There is nothing wrong with being a freelance worker, living the freelance lifestyle, keeping admin and systemisation to a minimum. It’s perfectly possible to make a terrific living and have a great lifestyle and life/work balance as a freelancer.
It was an important lesson for me when I stopped thinking of myself as freelance and looking for freelance contracts, with all the insecurity (and insecurities) that went with that. Once I’d repositioned myself in my own mind as a business, so much else followed as I became more professional. Taking on clients, marketing my services (rather than just looking for work), having systems such as bookkeeping and invoicing in place, thinking of my business and myself as slightly separate entities (see yesterday’s lesson for more on that) then I became more professional in my approach – and potential clients took me more seriously and were willing to pay significantly more for my services as they were buying from an entity that looked, felt and acted as their businesses did.

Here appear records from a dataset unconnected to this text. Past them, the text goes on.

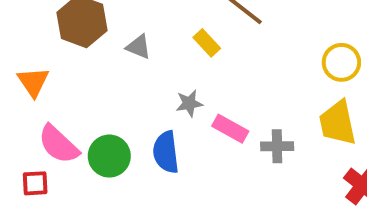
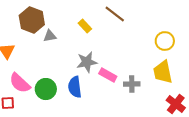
yellow rectangle: (207, 43) -> (85, 26), moved
gray triangle: (139, 47) -> (50, 36), moved, turned -32
gray star: (189, 103) -> (87, 62), size x1.5

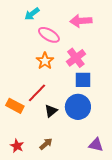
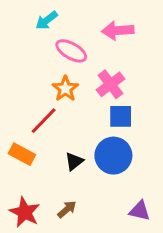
red line: (37, 93) -> (44, 121), moved
red star: (17, 146) -> (25, 212), size x1.5

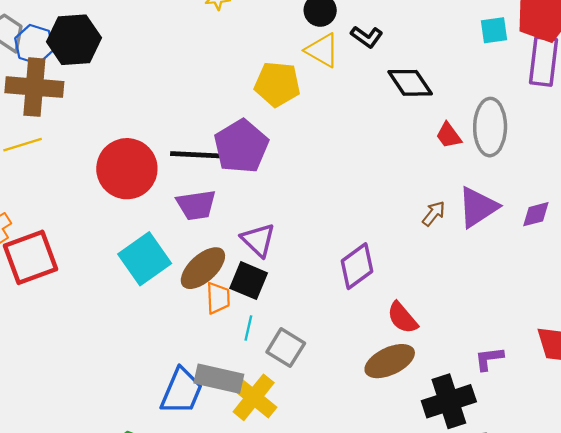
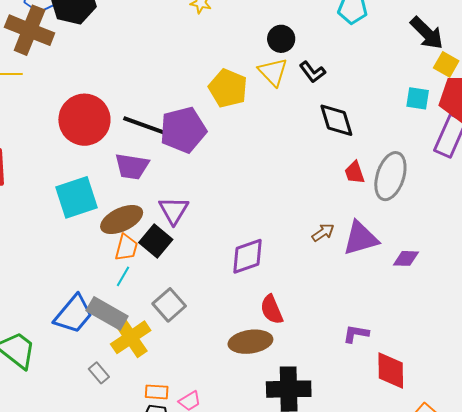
cyan line: (248, 328) -> (123, 276), moved
purple L-shape: (489, 359) -> (356, 334), moved

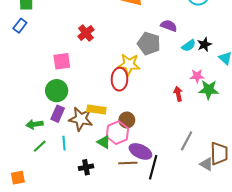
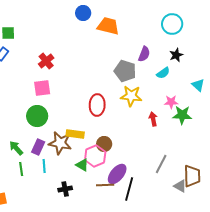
purple semicircle: (169, 26) -> (144, 54), turned 91
red cross: (86, 33) -> (46, 61), moved
black star: (204, 45) -> (176, 55), moved
yellow star: (129, 64) -> (131, 96), moved
purple rectangle: (58, 114) -> (38, 147), moved
green arrow: (35, 124) -> (16, 148), turned 56
green line: (40, 146) -> (21, 169), turned -56
purple ellipse: (140, 151) -> (117, 174), turned -75

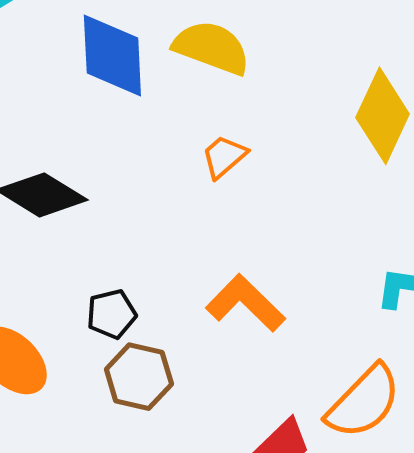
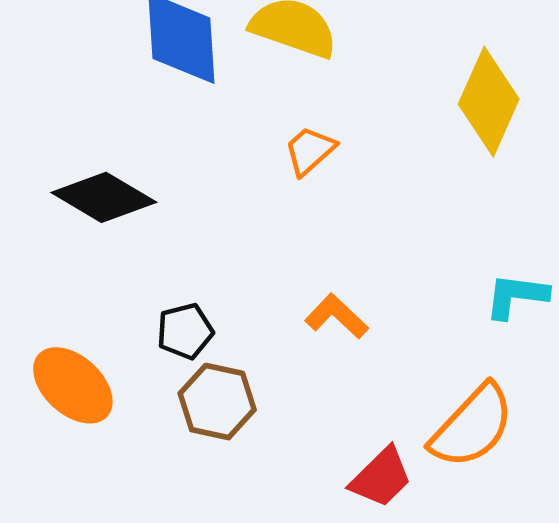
orange L-shape: (245, 303) -> (337, 316), size x0.7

Being a one-person business doesn’t mean that you’ve got to have an office, headed paper and a VAT number – although I do think you should have a company number (i.e. go Limited Company) and, obvs, a VAT number once that becomes necessary, which is an exciting threshold to reach and isn’t nearly as big and scary to administer as you think it’s going to be. Being a properly instituted one-person business also makes it easier to grow if you decide to have more than just one-person in your business at some point.

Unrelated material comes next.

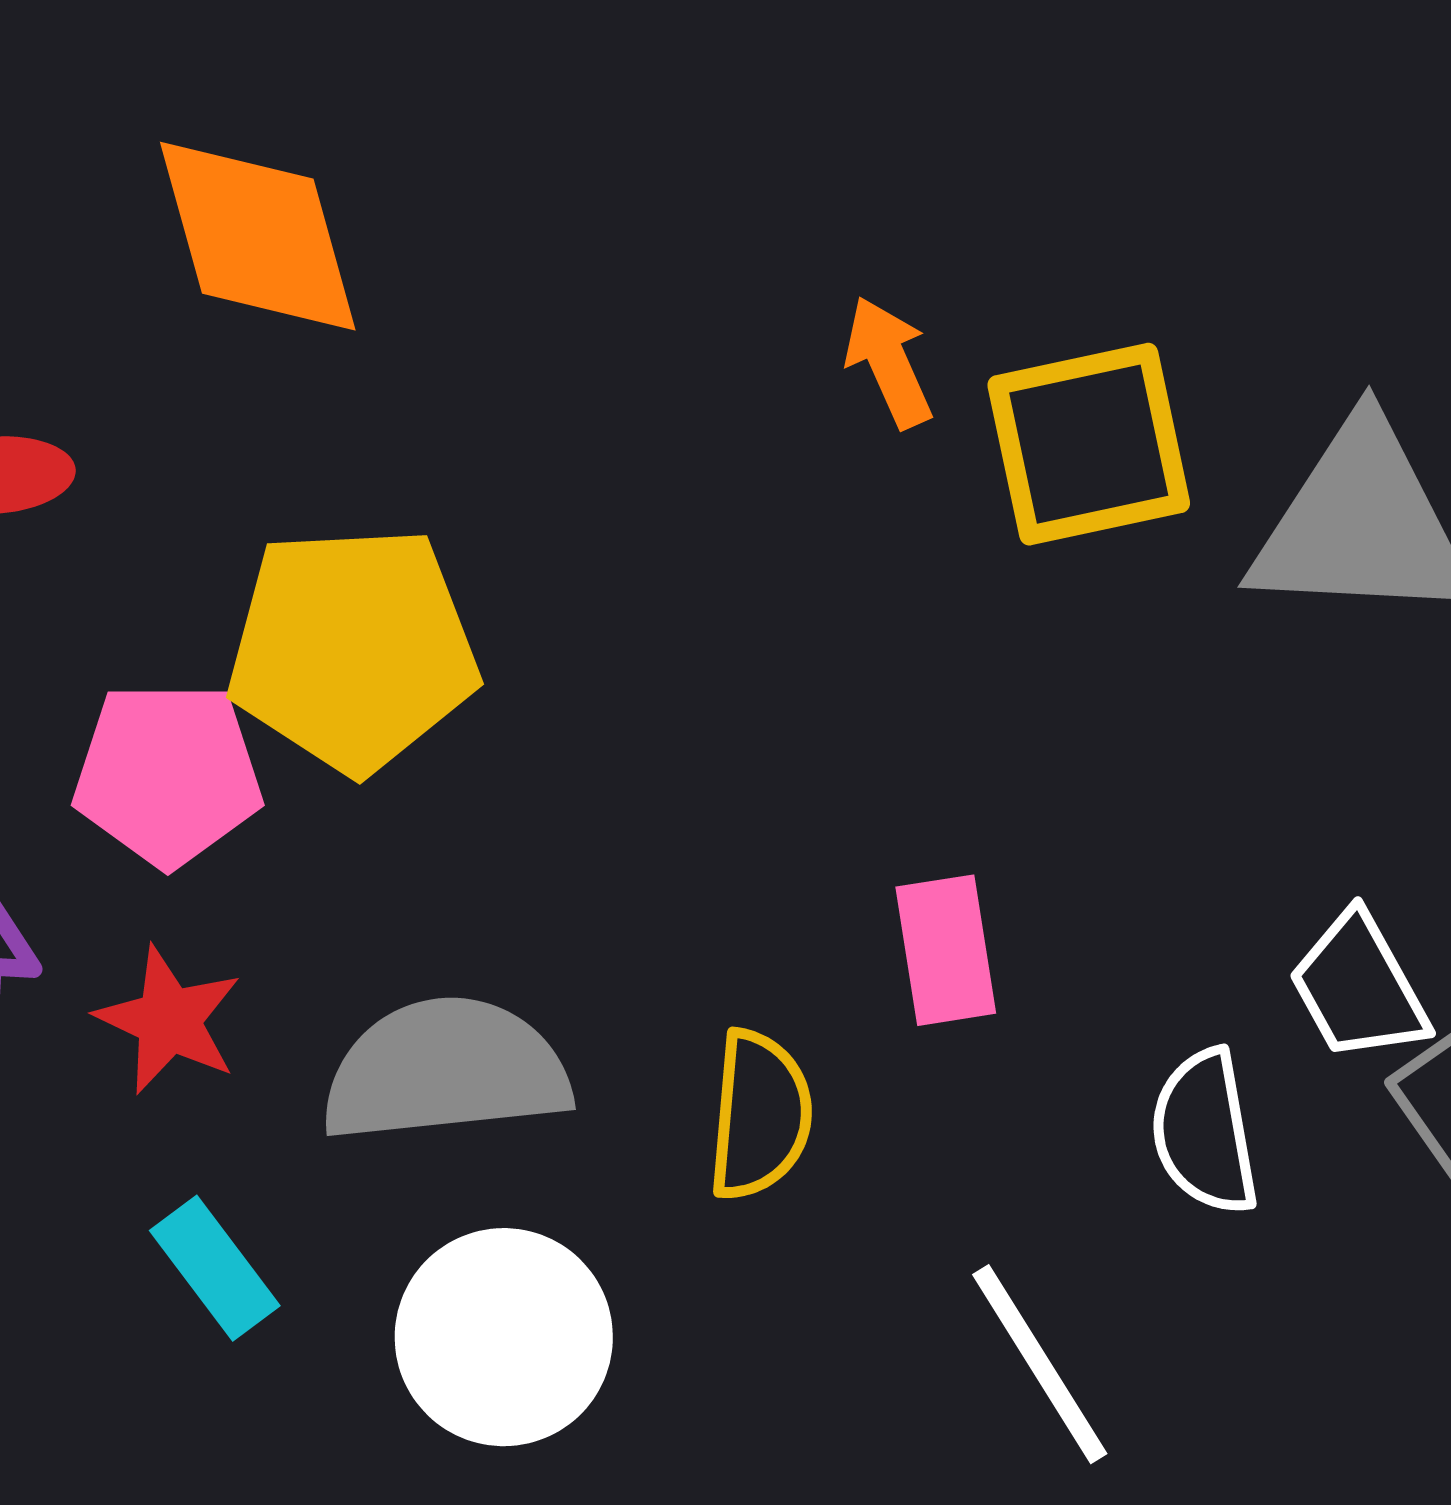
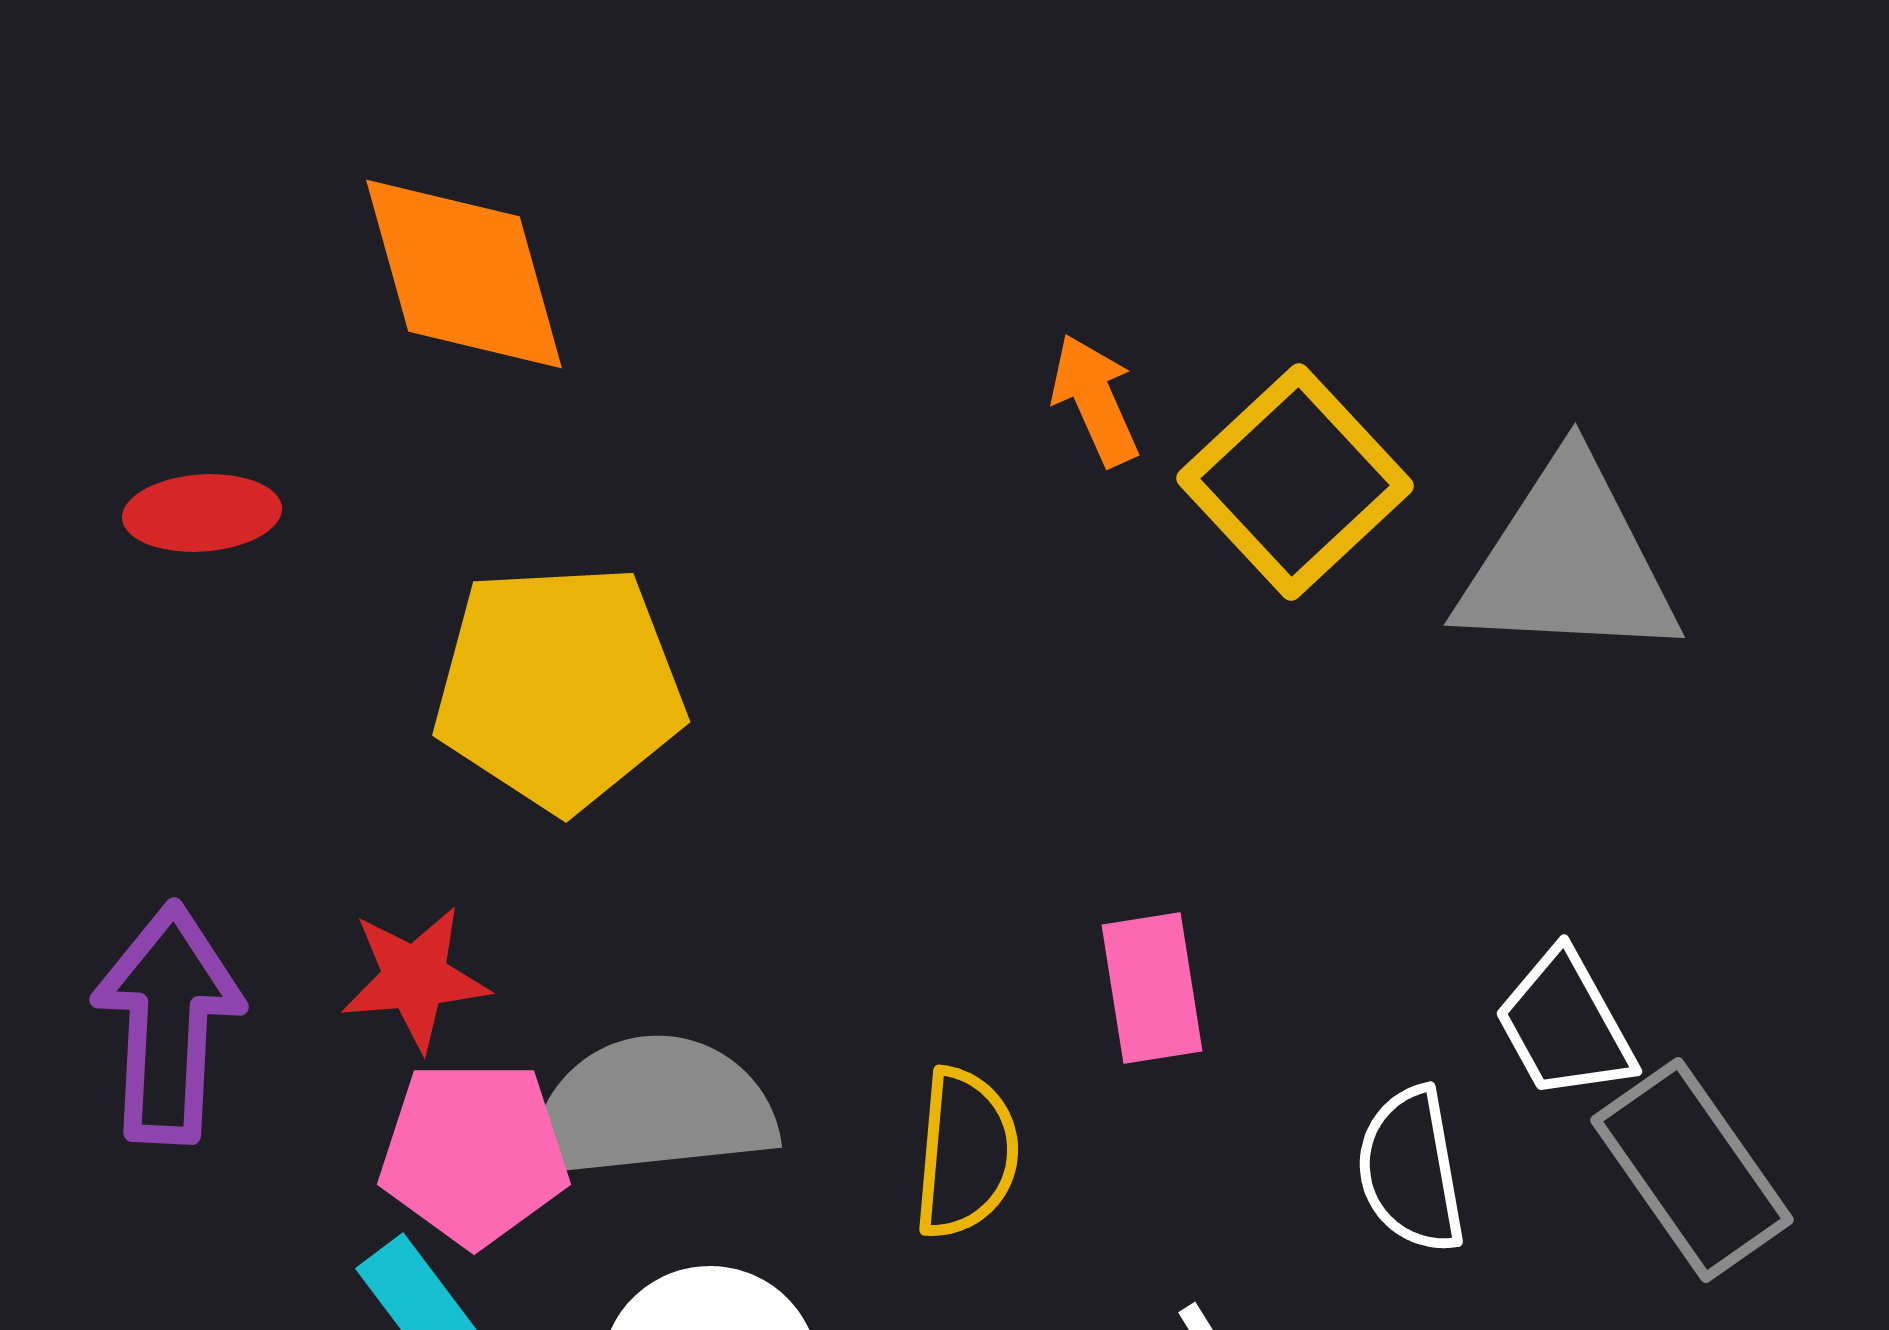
yellow square: (1089, 444) -> (1295, 482), turned -31
pink pentagon: (168, 774) -> (474, 1153), moved
red star: (169, 1020) -> (415, 978), moved, turned -30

I’ve had a few people use the term ‘solopreneur’, which I rather like, although I’d argue that not all one-person businesses are entrepreneurs (but that really IS semantics) but one thing I’ve learned about being a sole employer/employee is that very little business support is aimed at the solopreneur or freelancer. A lot of funding is only available to those with a number of employees (this became very evident during the pandemic). Very few business support organisations such as Chambers of Commerce or Local Economic Partnerships have programmes or events geared towards the specific needs and challenges of running a one-person business. I’d love to see this change as more and more people go this route.
Finally, regardless of what you call yourself – a freelance, founder, director, solopreneur etc – a one person office Christmas Party is never festive. I’m amazed no one has started running parties to bring together the amazing people (and businesses) that fall into this category. There’s a new business idea, perhaps?!